**About this task:**
Print the records below exactly, omitting all pictures.

**Data extracts:**

****************************************

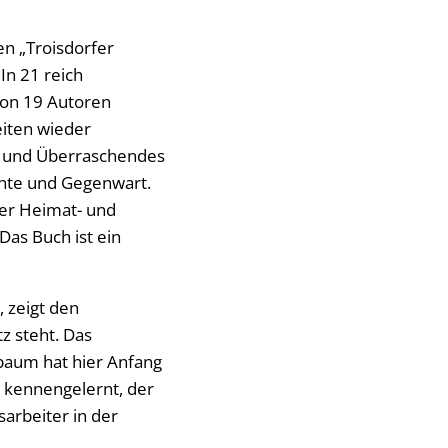
en „Troisdorfer
 In 21 reich
von 19 Autoren
eiten wieder
s und Überraschendes
chte und Gegenwart.
der Heimat- und
Das Buch ist ein
 zeigt den
z steht. Das
nbaum hat hier Anfang
 kennengelernt, der
arbeiter in der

****************************************

**Solution for this exercise:**
en „Troisdorfer
 In 21 reich
von 19 Autoren
eiten wieder
s und Überraschendes
chte und Gegenwart.
der Heimat- und
Das Buch ist ein
 zeigt den
z steht. Das
nbaum hat hier Anfang
 kennengelernt, der
arbeiter in der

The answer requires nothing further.